Both UPS and FedEx Ground say they have improved back to pre-pandemic levels, but customers are still experiencing delays in certain parts of the country. And a rush of new customers could easily create bottlenecks at any moment.

Big device manufacturers like Medtronic and Dexcom and many of the third-party distributors also rely largely on private carriers, but it is common practice to hand off the final leg of the delivery to local USPS, and that’s led to some delays.

Diabetes startup One Drop in New York is one that depends on mail-order to get glucose meters and test strips out to their customers. Since March, the company has seen a 1.2-day increase in the time it takes for USPS to deliver supplies — from 3 days to 4.2 days, the company tells DiabetesMine.

To navigate those delays, One Drop has moved away from some shipping services like UPS Mail Innovations that hand off packages to the local USPS carriers for the final leg of delivery. More packages are being routed through first-class delivery, which has been more consistent, and the company has also launched a less expensive 2-day shipping option.

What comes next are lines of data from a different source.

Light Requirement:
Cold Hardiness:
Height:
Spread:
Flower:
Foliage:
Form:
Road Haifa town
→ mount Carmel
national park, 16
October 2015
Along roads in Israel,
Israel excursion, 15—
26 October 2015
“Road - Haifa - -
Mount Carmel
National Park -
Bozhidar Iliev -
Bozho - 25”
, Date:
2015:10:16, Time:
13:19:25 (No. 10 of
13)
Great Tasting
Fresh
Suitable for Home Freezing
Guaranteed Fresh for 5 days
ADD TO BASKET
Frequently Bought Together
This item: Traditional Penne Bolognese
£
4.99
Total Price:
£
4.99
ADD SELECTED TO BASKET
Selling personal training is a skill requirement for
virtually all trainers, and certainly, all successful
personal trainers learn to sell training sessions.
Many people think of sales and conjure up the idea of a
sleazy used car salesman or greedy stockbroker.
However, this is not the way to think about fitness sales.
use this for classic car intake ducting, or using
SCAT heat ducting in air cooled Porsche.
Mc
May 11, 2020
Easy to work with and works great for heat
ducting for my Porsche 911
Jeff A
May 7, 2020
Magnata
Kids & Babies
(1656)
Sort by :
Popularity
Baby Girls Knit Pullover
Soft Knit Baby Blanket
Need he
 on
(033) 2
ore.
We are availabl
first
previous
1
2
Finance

“One Drop customers, like many of us, rely heavily on the USPS to get their healthcare supplies,” says One Drop’s Doug Kern. “We’ve been working closely with our fulfillment providers and carriers to watch cycle times and shift as needed so that packages get reliably delivered.”

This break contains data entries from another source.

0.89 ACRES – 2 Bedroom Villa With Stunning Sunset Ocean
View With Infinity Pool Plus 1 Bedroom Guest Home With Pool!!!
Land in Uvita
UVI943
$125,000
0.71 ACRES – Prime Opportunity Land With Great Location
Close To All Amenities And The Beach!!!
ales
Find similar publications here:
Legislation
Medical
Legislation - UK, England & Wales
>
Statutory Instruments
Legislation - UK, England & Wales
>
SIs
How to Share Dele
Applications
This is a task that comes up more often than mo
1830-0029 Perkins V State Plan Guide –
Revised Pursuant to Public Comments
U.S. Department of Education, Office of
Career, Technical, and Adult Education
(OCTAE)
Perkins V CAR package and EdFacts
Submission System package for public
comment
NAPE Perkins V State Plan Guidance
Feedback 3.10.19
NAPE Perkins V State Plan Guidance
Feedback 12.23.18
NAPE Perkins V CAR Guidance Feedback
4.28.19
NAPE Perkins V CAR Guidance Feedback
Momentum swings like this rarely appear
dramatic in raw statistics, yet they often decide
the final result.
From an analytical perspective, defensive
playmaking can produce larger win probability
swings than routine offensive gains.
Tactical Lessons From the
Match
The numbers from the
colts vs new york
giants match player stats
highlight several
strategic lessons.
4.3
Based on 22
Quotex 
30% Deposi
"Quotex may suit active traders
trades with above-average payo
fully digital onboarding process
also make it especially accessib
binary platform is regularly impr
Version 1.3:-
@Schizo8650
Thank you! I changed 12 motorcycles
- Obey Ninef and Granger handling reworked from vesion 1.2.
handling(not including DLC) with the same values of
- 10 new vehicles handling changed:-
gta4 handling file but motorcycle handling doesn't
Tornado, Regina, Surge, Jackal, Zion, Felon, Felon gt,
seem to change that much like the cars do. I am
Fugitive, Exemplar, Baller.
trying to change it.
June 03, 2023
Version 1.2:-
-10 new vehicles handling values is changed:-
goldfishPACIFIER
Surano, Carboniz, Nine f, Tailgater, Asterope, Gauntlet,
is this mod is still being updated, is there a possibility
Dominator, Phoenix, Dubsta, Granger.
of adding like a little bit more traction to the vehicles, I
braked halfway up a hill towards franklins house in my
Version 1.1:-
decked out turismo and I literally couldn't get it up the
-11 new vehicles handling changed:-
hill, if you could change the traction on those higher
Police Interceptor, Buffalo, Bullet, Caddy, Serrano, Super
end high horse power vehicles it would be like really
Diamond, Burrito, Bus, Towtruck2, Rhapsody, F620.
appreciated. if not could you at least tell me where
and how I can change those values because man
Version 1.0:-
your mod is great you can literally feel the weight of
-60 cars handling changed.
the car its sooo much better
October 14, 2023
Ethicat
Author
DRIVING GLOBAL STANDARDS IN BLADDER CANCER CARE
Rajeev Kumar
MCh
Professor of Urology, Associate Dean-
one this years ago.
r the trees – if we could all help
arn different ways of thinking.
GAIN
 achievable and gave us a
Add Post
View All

Here’s a rundown of what some experts some suggest doing to avoid or work around these mail-order med delays in case you are impacted. Insurance coverage varies of course, so you’ll have to determine which tactics are best for you.

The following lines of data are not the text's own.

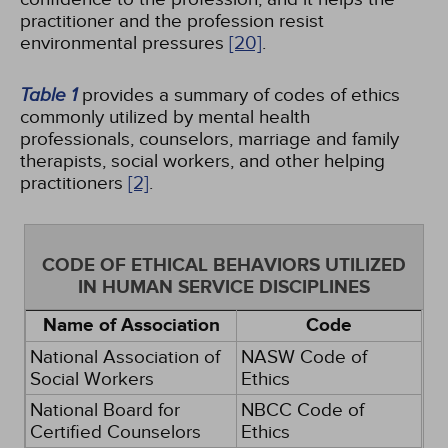
practitioner and the profession resist
environmental pressures
[20]
.
Table 1
provides a summary of codes of ethics
commonly utilized by mental health
professionals, counselors, marriage and family
therapists, social workers, and other helping
practitioners
[2]
.
CODE OF ETHICAL BEHAVIORS UTILIZED
IN HUMAN SERVICE DISCIPLINES
Name of Association
Code
National Association of
NASW Code of
Social Workers
Ethics
National Board for
NBCC Code of
Certified Counselors
Ethics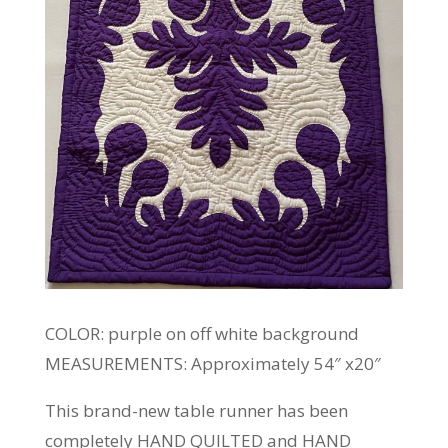
COLOR: purple on off white background
MEASUREMENTS: Approximately 54″ x20″
This brand-new table runner has been
completely HAND QUILTED and HAND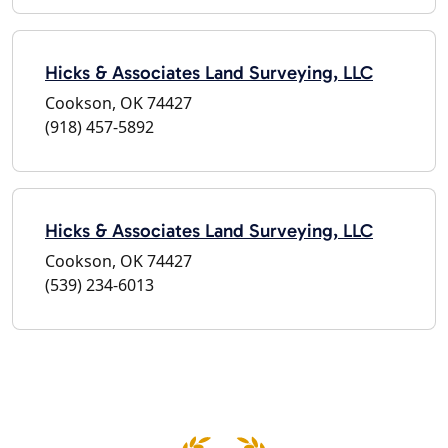
Hicks & Associates Land Surveying, LLC
Cookson, OK 74427
(918) 457-5892
Hicks & Associates Land Surveying, LLC
Cookson, OK 74427
(539) 234-6013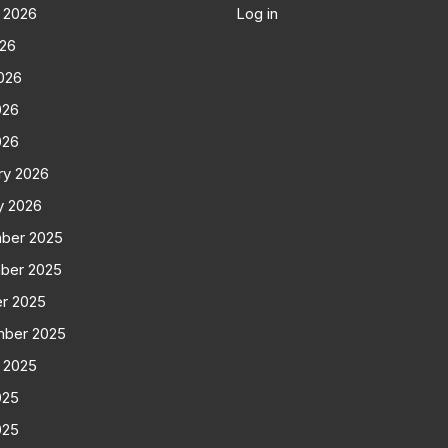
 2026
Log in
026
026
026
026
ry 2026
y 2026
ber 2025
ber 2025
r 2025
mber 2025
 2025
025
025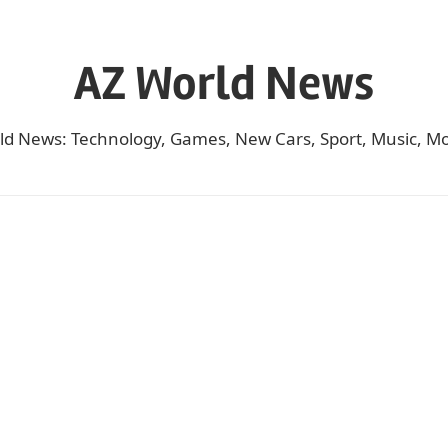
AZ World News
ld News: Technology, Games, New Cars, Sport, Music, Mo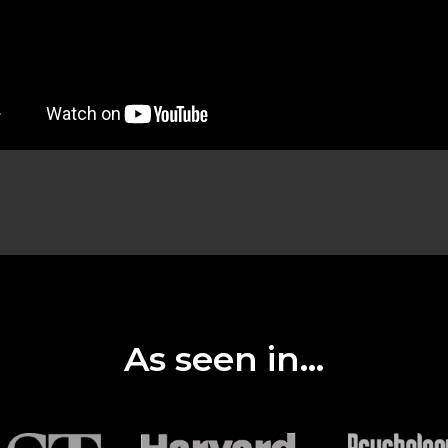
As seen in...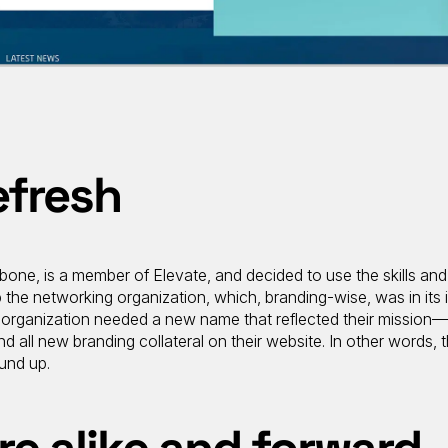
efresh
abone, is a member of Elevate, and decided to use the skills and
p the networking organization, which, branding-wise, was in its 
e organization needed a new name that reflected their mission
 all new branding collateral on their website. In other words, 
und up.
re alike and forward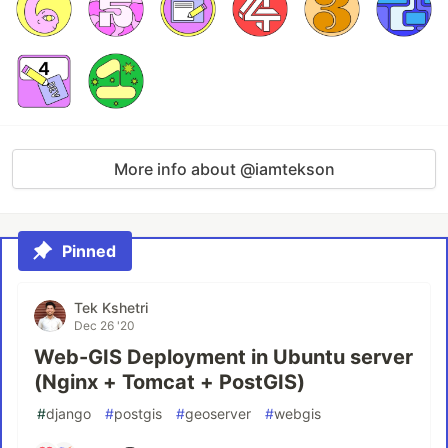
More info about @iamtekson
Pinned
Tek Kshetri
Dec 26 '20
Web-GIS Deployment in Ubuntu server
(Nginx + Tomcat + PostGIS)
#
django
#
postgis
#
geoserver
#
webgis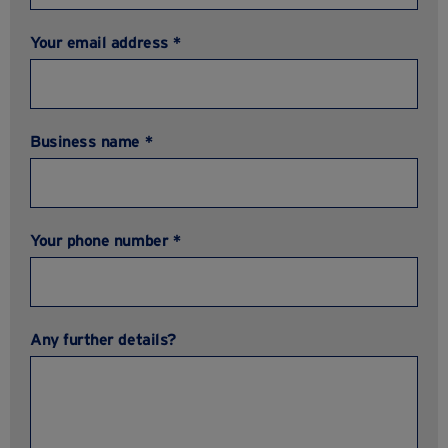
Your email address *
Business name *
Your phone number *
Any further details?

  • Plan ahead. Keep close tabs on refill dates for meds and supplies, or whether you’re at the point where you’ll first need a new prescription that requires extra time. In Hawaii, D-advocate Corinna Cornejo who lives with T2D says her healthcare company suggested refilling an order when there’s only 1/3 left, and to follow-up if you haven’t received it within 14 days.
  • Request backups. Some diabetes clinics and doctors say they’ve received more requests from patients in 2020 for backup vials or insulin pens, due to mail-order shipping delays. While not all doctors are able or willing, many do have backups on hand that they can share with patients in need.
  • Ask for priority status. When ordering supplies directly from manufacturers, you can request priority shipment status because it’s a medical supply. Some may charge more, but some companies like Dexcom have allowed this to avoid delays beyond the typical 3 to 5 days for a CGM sensor order.
  • Switch to a pharmacy. Despite their contracts with mail-order services, some insurers are now allowing PWDs to fill prescriptions at a local pharmacy to avoid delays. Earlier in 2020 when the COVID-19 crisis was kicking into high gear, various insurers and PBMs like Express Scripts and Blue Cross told DiabetesMine they were relaxing rules on medication access. Oftentimes they allow a 30-day supply at a local pharmacy versus a 90-day supply via mail-order, so check your own coverage plan for details.